3 Replies to “Yeah, questions!”

  1. in response to:
    Stormy [Moderator] 1 month ago
    It’s amazing.
    I especially liked the stat about how:
    * paying for things via mobile phones
    * enabled people to have savings account
    * which enabled them to have an emergency stash
    * which increased their income over all as emergencies didn’t decimate them
    I think the study was from Kenya.
    http://opensourcetogo.blogspot.com/2009/10/communication-driven-economy.html#disqus_thread
    :
    Whether it’s your cherished iPhone, Nokia cell phone or Dell keyboard, it was likely made and assembled in Asia by workers who have few rights, and often toil under sweatshop-like conditions, activists say.

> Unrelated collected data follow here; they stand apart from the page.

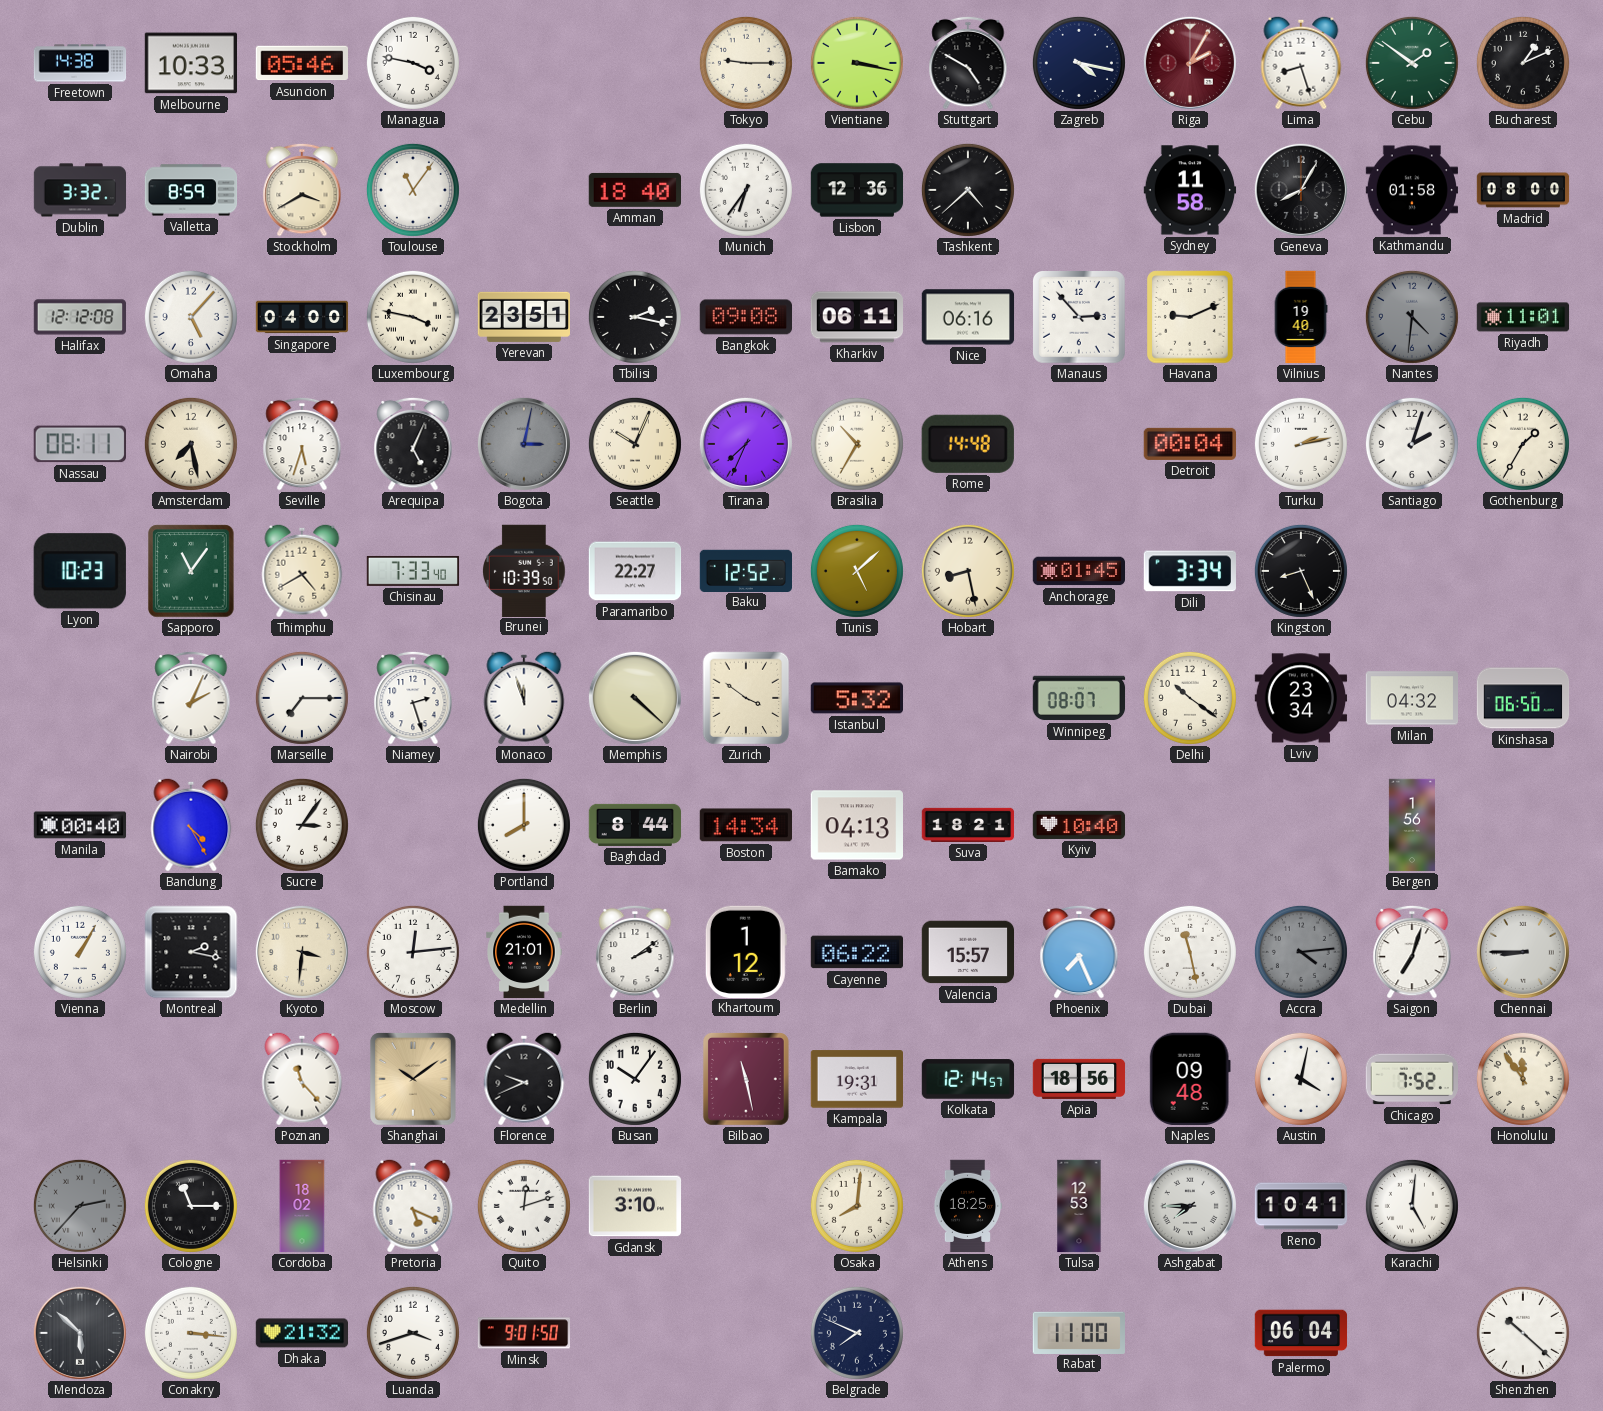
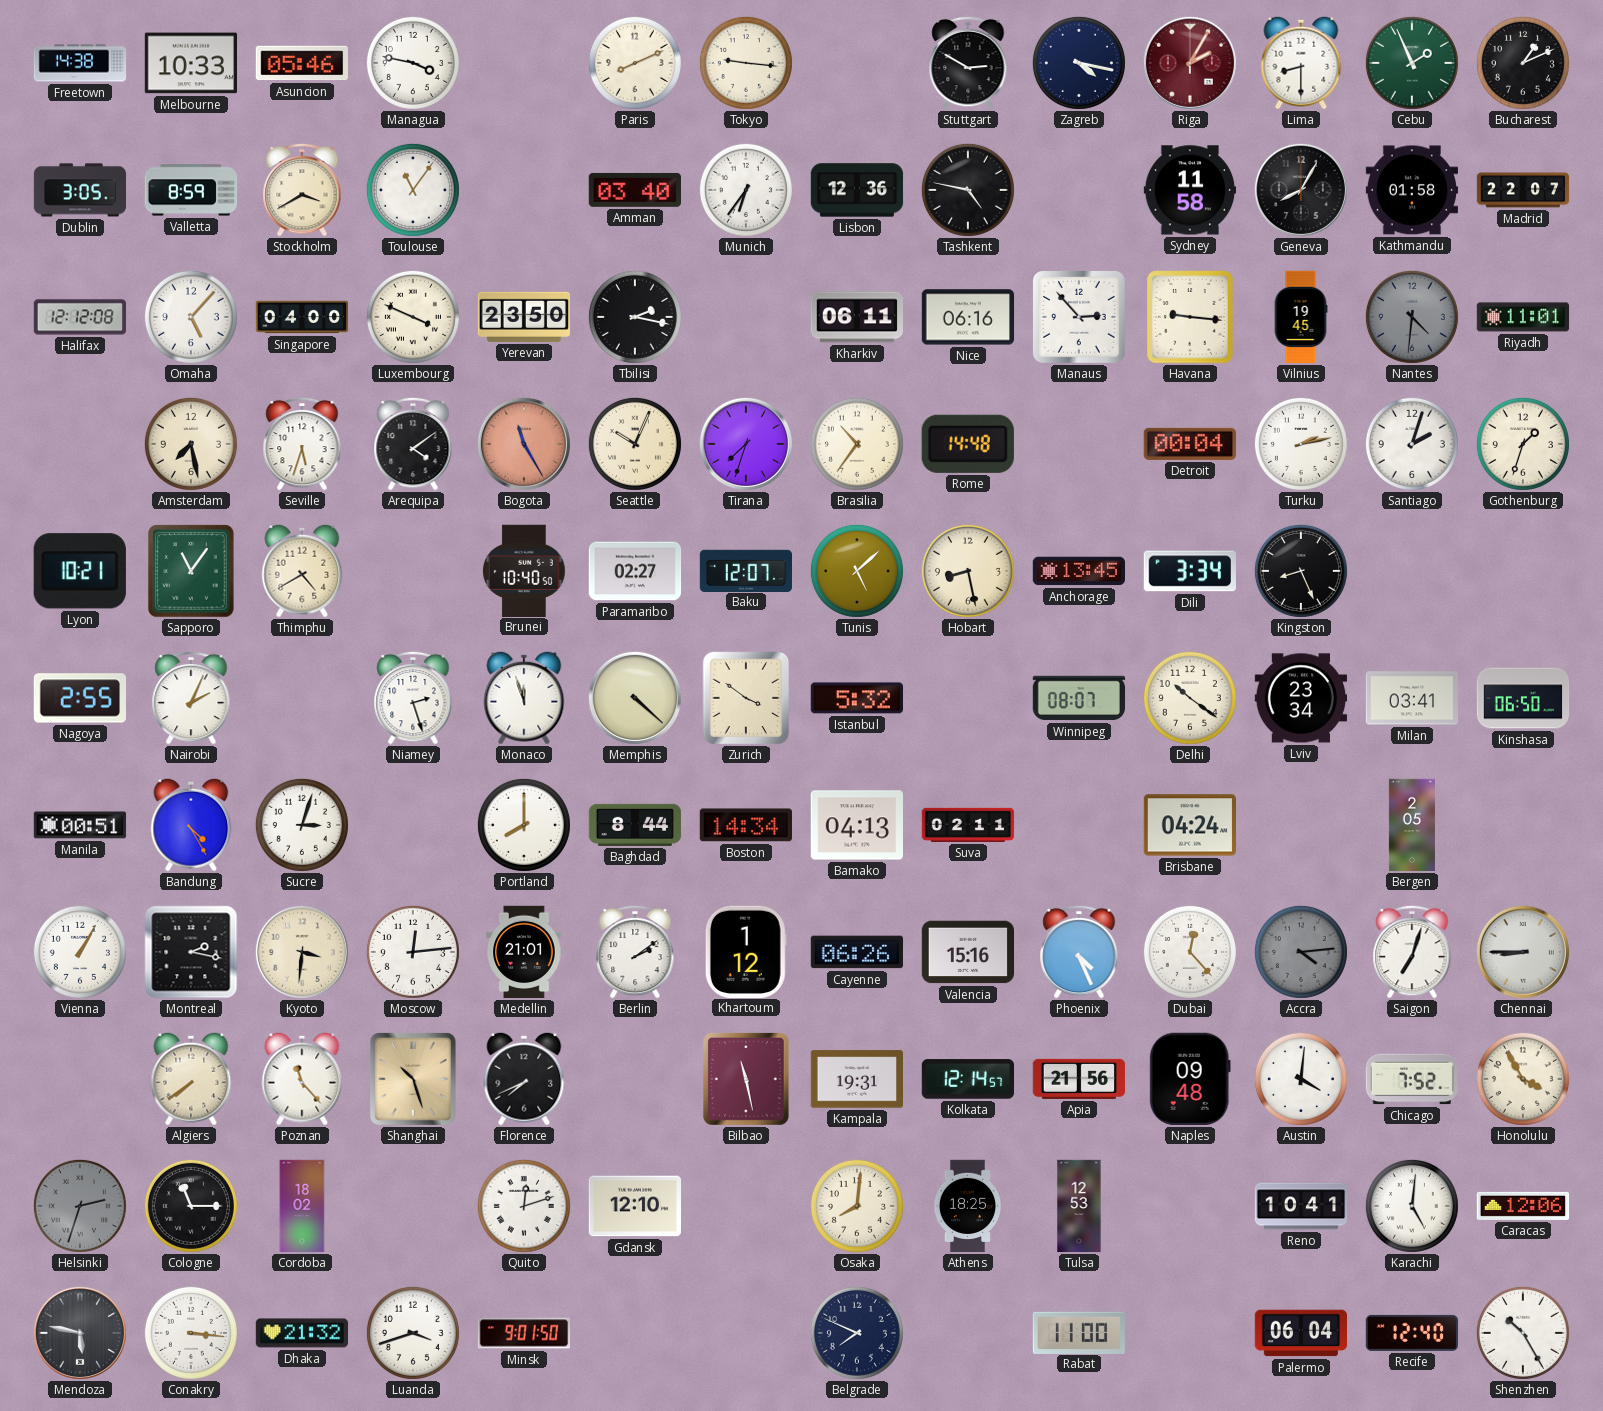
Paris: none -> 8:11
Tokyo: 9:15 -> 9:16
Vientiane: 3:17 -> none
Stuttgart: 4:50 -> 2:50
Lima: 8:27 -> 8:30
Cebu: 1:51 -> 1:56
Dublin: 3:32 -> 3:05
Amman: 18:40 -> 03:40
Tashkent: 4:38 -> 4:47
Madrid: 08:00 -> 22:07
Luxembourg: 3:47 -> 3:49
Yerevan: 23:51 -> 23:50
Bangkok: 09:08 -> none
Havana: 9:11 -> 9:16
Vilnius: 19:40 -> 19:45
Nassau: 08:11 -> none
Arequipa: 5:04 -> 4:09
Bogota: 3:02 -> 11:25
Bogota dial: grey -> salmon
Tirana: 7:34 -> 7:33
Brasilia: 10:35 -> 10:36
Gothenburg: 1:35 -> 1:33
Lyon: 10:23 -> 10:21
Chisinau: 7:33 -> none
Brunei: 10:39 -> 10:40
Paramaribo: 22:27 -> 02:27
Baku: 12:52 -> 12:07
Anchorage: 01:45 -> 13:45
Nagoya: none -> 2:55
Marseille: 7:15 -> none
Milan: 04:32 -> 03:41
Manila: 00:40 -> 00:51
Sucre: 3:06 -> 3:03
Suva: 18:21 -> 02:11
Kyiv: 10:40 -> none
Brisbane: none -> 04:24
Bergen: 1:56 -> 2:05
Cayenne: 06:22 -> 06:26
Valencia: 15:57 -> 15:16
Phoenix: 7:26 -> 4:26
Dubai: 11:28 -> 12:23
Algiers: none -> 7:39
Shanghai: 10:09 -> 10:27
Florence: 9:41 -> 7:41
Busan: 10:06 -> none
Apia: 18:56 -> 21:56
Austin: 4:02 -> 4:01
Honolulu: 11:54 -> 3:55
Helsinki: 2:37 -> 2:33
Pretoria: 5:19 -> none
Gdansk: 3:10 -> 12:10
Ashgabat: 7:45 -> none
Caracas: none -> 12:06
Mendoza: 5:52 -> 5:47
Recife: none -> 12:40
Shenzhen: 10:22 -> 10:25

    By the time a gadget reaches Apple’s flagship store on Fifth Avenue in New York City or any other U.S. retailer, it may have passed through the hands of a heavily indebted Filipina migrant worker on the graveyard shift in Taiwan, a Taiwanese “quality control” worker who’ll soon be fired without warning, and a young Chinese worker clocking 80-hour weeks on a final assembly line, at less than a dollar an hour.
    http://www.truthout.org/1122095

  2. Hopefully getting more people involved in free software will enable them to work directly on projects and get paid directly for their work from the Western companies consuming their code.
    They can also more easily create their own hardware/software solutions, assuming their government enables them to start a business easily.